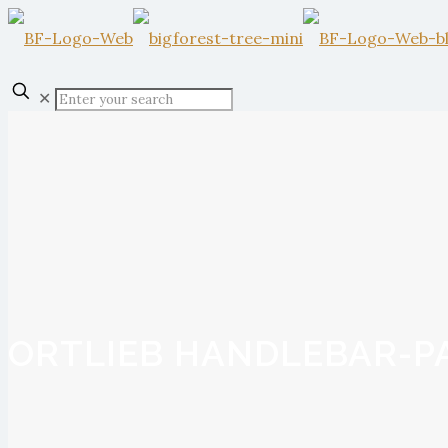
✕
ORTLIEB HANDLEBAR-PA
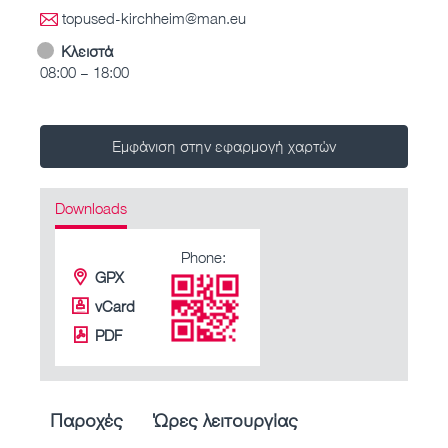
topused-kirchheim@man.eu
Κλειστά
08:00 – 18:00
Εμφάνιση στην εφαρμογή χαρτών
Downloads
Phone:
GPX
vCard
PDF
Παροχές
Ώρες λειτουργίας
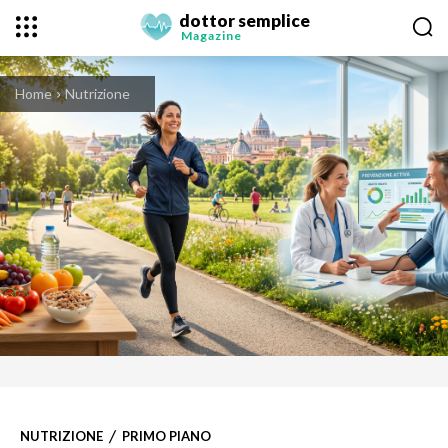
dottor semplice
Magazine
Home
Nutrizione
NUTRIZIONE
PRIMO PIANO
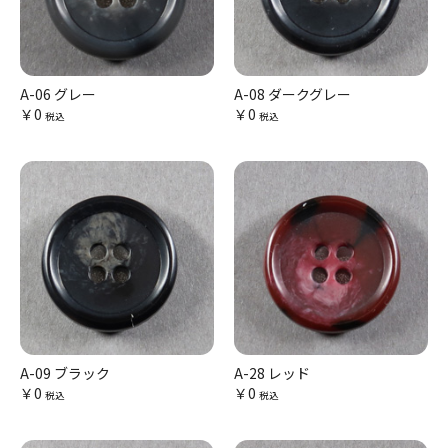
A-06 グレー
A-08 ダークグレー
￥0
￥0
税込
税込
A-09 ブラック
A-28 レッド
￥0
￥0
税込
税込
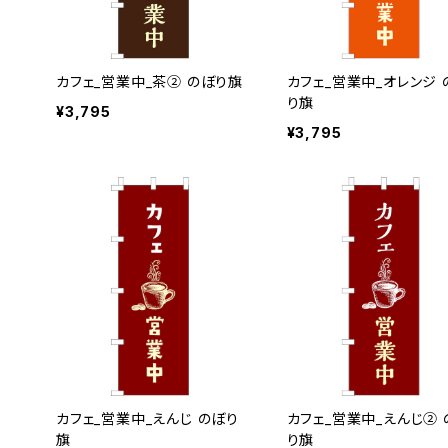
カフェ_営業中_茶② のぼり旗
カフェ_営業中_オレンジ 
り旗
¥3,795
¥3,795
カフェ_営業中_えんじ のぼり
カフェ_営業中_えんじ② 
旗
り旗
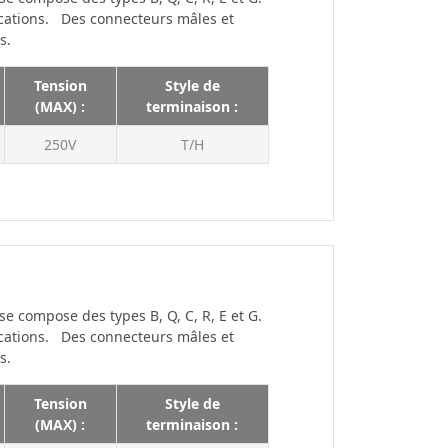
ications. Des connecteurs mâles et
100 V
s.
125V
Tension
Style de
150V
(MAX) :
terminaison :
150 V
250V
T/H
160V
175V
200V
200 V
225V
250 V
 compose des types B, Q, C, R, E et G.
ications. Des connecteurs mâles et
250V
s.
300V
Tension
Style de
300 V
(MAX) :
terminaison :
350V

^^^^^^^^^^^^^^^^

- Task
A word-for-word retyping of the material above is expected, without pictures.

- Response to this task
✕
ORTLIEB HANDLEBAR-PA
topused-kirchheim@man.eu
Κλειστά
08:00 – 18:00
Εμφάνιση στην εφαρμογή χαρτών
Downloads
Phone:
GPX
vCard
PDF
Παροχές
Ώρες λειτουργίας
dottor semplice
Magazine
Home
Nutrizione
NUTRIZIONE
PRIMO PIANO
A-06 グレー
A-08 ダークグレー
￥0
￥0
税込
税込
A-09 ブラック
A-28 レッド
￥0
￥0
税込
税込
カフェ_営業中_茶② のぼり旗
カフェ_営業中_オレンジ 
り旗
¥3,795
¥3,795
カフェ_営業中_えんじ のぼり
カフェ_営業中_えんじ② 
旗
り旗
ications. Des connecteurs mâles et
100 V
s.
125V
Tension
Style de
150V
(MAX) :
terminaison :
150 V
250V
T/H
160V
175V
200V
200 V
225V
250 V
 compose des types B, Q, C, R, E et G.
ications. Des connecteurs mâles et
250V
s.
300V
Tension
Style de
300 V
(MAX) :
terminaison :
350V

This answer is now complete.